**WHAT TO WORK ON**.
Every entry is to be written out word for word.

**SOURCE MATERIAL**.
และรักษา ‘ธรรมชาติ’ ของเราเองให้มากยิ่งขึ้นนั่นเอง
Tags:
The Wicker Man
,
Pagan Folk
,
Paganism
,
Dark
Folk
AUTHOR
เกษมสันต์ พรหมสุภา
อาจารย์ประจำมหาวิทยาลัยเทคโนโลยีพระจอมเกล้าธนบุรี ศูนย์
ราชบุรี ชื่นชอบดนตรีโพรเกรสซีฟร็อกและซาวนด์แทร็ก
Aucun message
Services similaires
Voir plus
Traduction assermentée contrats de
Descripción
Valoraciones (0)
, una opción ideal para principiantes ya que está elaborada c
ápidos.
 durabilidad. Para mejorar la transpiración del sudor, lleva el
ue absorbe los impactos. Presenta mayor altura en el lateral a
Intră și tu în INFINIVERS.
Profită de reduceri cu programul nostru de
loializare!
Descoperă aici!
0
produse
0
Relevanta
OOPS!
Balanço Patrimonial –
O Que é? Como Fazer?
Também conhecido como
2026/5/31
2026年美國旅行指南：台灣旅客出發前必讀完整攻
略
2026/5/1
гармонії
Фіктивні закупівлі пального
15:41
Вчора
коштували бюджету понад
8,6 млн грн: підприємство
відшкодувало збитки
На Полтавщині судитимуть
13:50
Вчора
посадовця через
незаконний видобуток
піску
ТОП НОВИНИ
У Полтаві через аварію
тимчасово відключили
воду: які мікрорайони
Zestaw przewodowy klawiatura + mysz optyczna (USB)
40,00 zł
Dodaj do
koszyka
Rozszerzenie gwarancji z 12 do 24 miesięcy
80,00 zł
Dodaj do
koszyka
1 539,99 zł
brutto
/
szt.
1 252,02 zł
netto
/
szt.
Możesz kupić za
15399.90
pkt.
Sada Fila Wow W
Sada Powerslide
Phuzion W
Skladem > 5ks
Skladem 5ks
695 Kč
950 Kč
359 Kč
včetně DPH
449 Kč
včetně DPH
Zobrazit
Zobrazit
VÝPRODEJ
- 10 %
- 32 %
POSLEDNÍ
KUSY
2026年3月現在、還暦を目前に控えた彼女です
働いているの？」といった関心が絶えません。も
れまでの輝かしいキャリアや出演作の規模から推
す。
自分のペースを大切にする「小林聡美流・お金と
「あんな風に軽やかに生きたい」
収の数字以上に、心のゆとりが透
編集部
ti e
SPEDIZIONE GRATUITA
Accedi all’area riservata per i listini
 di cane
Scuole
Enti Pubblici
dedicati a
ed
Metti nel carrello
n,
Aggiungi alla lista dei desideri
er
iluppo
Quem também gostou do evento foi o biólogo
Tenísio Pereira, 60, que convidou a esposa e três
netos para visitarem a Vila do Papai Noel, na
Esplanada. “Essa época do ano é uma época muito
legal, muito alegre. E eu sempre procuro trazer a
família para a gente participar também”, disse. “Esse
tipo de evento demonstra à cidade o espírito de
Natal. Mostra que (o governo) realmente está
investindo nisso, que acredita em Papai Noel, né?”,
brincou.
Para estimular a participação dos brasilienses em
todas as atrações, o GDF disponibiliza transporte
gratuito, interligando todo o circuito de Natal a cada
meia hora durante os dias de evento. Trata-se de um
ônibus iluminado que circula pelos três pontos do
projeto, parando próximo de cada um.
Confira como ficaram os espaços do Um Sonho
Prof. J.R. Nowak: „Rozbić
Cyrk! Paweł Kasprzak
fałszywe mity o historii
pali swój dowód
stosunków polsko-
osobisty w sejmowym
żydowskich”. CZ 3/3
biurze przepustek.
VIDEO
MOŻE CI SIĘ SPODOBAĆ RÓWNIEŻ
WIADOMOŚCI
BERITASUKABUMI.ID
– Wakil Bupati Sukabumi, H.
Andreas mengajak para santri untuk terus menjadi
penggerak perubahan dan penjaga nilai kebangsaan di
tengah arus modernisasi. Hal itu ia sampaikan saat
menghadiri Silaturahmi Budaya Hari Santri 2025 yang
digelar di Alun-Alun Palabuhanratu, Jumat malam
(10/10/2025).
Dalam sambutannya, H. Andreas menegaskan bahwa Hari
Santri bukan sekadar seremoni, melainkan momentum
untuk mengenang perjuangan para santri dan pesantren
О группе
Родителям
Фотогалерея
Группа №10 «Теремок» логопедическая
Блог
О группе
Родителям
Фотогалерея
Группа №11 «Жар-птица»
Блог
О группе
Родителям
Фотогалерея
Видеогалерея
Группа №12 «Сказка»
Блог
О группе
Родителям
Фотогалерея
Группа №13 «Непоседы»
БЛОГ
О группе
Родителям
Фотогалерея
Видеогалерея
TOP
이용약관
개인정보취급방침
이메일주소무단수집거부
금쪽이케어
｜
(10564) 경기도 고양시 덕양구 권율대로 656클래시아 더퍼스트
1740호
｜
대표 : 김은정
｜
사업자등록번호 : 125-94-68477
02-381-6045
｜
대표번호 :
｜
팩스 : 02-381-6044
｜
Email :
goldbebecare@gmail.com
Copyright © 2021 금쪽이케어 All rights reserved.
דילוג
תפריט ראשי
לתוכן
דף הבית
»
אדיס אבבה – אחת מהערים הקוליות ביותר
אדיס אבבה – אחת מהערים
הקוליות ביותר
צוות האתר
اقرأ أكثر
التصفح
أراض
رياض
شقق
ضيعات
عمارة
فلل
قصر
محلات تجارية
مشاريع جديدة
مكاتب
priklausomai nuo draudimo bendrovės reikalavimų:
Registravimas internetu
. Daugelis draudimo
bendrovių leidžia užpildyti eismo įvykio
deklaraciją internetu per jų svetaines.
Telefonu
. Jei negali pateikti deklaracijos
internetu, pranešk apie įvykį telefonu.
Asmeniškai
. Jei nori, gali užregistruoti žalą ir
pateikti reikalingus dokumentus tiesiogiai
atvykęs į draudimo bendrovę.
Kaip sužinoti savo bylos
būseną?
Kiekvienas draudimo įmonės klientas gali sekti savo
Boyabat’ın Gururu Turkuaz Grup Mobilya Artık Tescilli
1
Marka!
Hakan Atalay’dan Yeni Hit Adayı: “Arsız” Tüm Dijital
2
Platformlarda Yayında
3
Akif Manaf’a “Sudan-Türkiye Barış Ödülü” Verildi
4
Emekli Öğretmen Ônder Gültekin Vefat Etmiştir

**OUTPUT FOR THIS EXERCISE**.
และรักษา ‘ธรรมชาติ’ ของเราเองให้มากยิ่งขึ้นนั่นเอง
Tags:
The Wicker Man
,
Pagan Folk
,
Paganism
,
Dark
Folk
AUTHOR
เกษมสันต์ พรหมสุภา
อาจารย์ประจำมหาวิทยาลัยเทคโนโลยีพระจอมเกล้าธนบุรี ศูนย์
ราชบุรี ชื่นชอบดนตรีโพรเกรสซีฟร็อกและซาวนด์แทร็ก
Aucun message
Services similaires
Voir plus
Traduction assermentée contrats de
Descripción
Valoraciones (0)
, una opción ideal para principiantes ya que está elaborada c
ápidos.
 durabilidad. Para mejorar la transpiración del sudor, lleva el
ue absorbe los impactos. Presenta mayor altura en el lateral a
Intră și tu în INFINIVERS.
Profită de reduceri cu programul nostru de
loializare!
Descoperă aici!
0
produse
0
Relevanta
OOPS!
Balanço Patrimonial –
O Que é? Como Fazer?
Também conhecido como
2026/5/31
2026年美國旅行指南：台灣旅客出發前必讀完整攻
略
2026/5/1
гармонії
Фіктивні закупівлі пального
15:41
Вчора
коштували бюджету понад
8,6 млн грн: підприємство
відшкодувало збитки
На Полтавщині судитимуть
13:50
Вчора
посадовця через
незаконний видобуток
піску
ТОП НОВИНИ
У Полтаві через аварію
тимчасово відключили
воду: які мікрорайони
Zestaw przewodowy klawiatura + mysz optyczna (USB)
40,00 zł
Dodaj do
koszyka
Rozszerzenie gwarancji z 12 do 24 miesięcy
80,00 zł
Dodaj do
koszyka
1 539,99 zł
brutto
/
szt.
1 252,02 zł
netto
/
szt.
Możesz kupić za
15399.90
pkt.
Sada Fila Wow W
Sada Powerslide
Phuzion W
Skladem > 5ks
Skladem 5ks
695 Kč
950 Kč
359 Kč
včetně DPH
449 Kč
včetně DPH
Zobrazit
Zobrazit
VÝPRODEJ
- 10 %
- 32 %
POSLEDNÍ
KUSY
2026年3月現在、還暦を目前に控えた彼女です
働いているの？」といった関心が絶えません。も
れまでの輝かしいキャリアや出演作の規模から推
す。
自分のペースを大切にする「小林聡美流・お金と
「あんな風に軽やかに生きたい」
収の数字以上に、心のゆとりが透
編集部
ti e
SPEDIZIONE GRATUITA
Accedi all’area riservata per i listini
 di cane
Scuole
Enti Pubblici
dedicati a
ed
Metti nel carrello
n,
Aggiungi alla lista dei desideri
er
iluppo
Quem também gostou do evento foi o biólogo
Tenísio Pereira, 60, que convidou a esposa e três
netos para visitarem a Vila do Papai Noel, na
Esplanada. “Essa época do ano é uma época muito
legal, muito alegre. E eu sempre procuro trazer a
família para a gente participar também”, disse. “Esse
tipo de evento demonstra à cidade o espírito de
Natal. Mostra que (o governo) realmente está
investindo nisso, que acredita em Papai Noel, né?”,
brincou.
Para estimular a participação dos brasilienses em
todas as atrações, o GDF disponibiliza transporte
gratuito, interligando todo o circuito de Natal a cada
meia hora durante os dias de evento. Trata-se de um
ônibus iluminado que circula pelos três pontos do
projeto, parando próximo de cada um.
Confira como ficaram os espaços do Um Sonho
Prof. J.R. Nowak: „Rozbić
Cyrk! Paweł Kasprzak
fałszywe mity o historii
pali swój dowód
stosunków polsko-
osobisty w sejmowym
żydowskich”. CZ 3/3
biurze przepustek.
VIDEO
MOŻE CI SIĘ SPODOBAĆ RÓWNIEŻ
WIADOMOŚCI
BERITASUKABUMI.ID
– Wakil Bupati Sukabumi, H.
Andreas mengajak para santri untuk terus menjadi
penggerak perubahan dan penjaga nilai kebangsaan di
tengah arus modernisasi. Hal itu ia sampaikan saat
menghadiri Silaturahmi Budaya Hari Santri 2025 yang
digelar di Alun-Alun Palabuhanratu, Jumat malam
(10/10/2025).
Dalam sambutannya, H. Andreas menegaskan bahwa Hari
Santri bukan sekadar seremoni, melainkan momentum
untuk mengenang perjuangan para santri dan pesantren
О группе
Родителям
Фотогалерея
Группа №10 «Теремок» логопедическая
Блог
О группе
Родителям
Фотогалерея
Группа №11 «Жар-птица»
Блог
О группе
Родителям
Фотогалерея
Видеогалерея
Группа №12 «Сказка»
Блог
О группе
Родителям
Фотогалерея
Группа №13 «Непоседы»
БЛОГ
О группе
Родителям
Фотогалерея
Видеогалерея
TOP
이용약관
개인정보취급방침
이메일주소무단수집거부
금쪽이케어
｜
(10564) 경기도 고양시 덕양구 권율대로 656클래시아 더퍼스트
1740호
｜
대표 : 김은정
｜
사업자등록번호 : 125-94-68477
02-381-6045
｜
대표번호 :
｜
팩스 : 02-381-6044
｜
Email :
goldbebecare@gmail.com
Copyright © 2021 금쪽이케어 All rights reserved.
דילוג
תפריט ראשי
לתוכן
דף הבית
»
אדיס אבבה – אחת מהערים הקוליות ביותר
אדיס אבבה – אחת מהערים
הקוליות ביותר
צוות האתר
اقرأ أكثر
التصفح
أراض
رياض
شقق
ضيعات
عمارة
فلل
قصر
محلات تجارية
مشاريع جديدة
مكاتب
priklausomai nuo draudimo bendrovės reikalavimų:
Registravimas internetu
. Daugelis draudimo
bendrovių leidžia užpildyti eismo įvykio
deklaraciją internetu per jų svetaines.
Telefonu
. Jei negali pateikti deklaracijos
internetu, pranešk apie įvykį telefonu.
Asmeniškai
. Jei nori, gali užregistruoti žalą ir
pateikti reikalingus dokumentus tiesiogiai
atvykęs į draudimo bendrovę.
Kaip sužinoti savo bylos
būseną?
Kiekvienas draudimo įmonės klientas gali sekti savo
Boyabat’ın Gururu Turkuaz Grup Mobilya Artık Tescilli
1
Marka!
Hakan Atalay’dan Yeni Hit Adayı: “Arsız” Tüm Dijital
2
Platformlarda Yayında
3
Akif Manaf’a “Sudan-Türkiye Barış Ödülü” Verildi
4
Emekli Öğretmen Ônder Gültekin Vefat Etmiştir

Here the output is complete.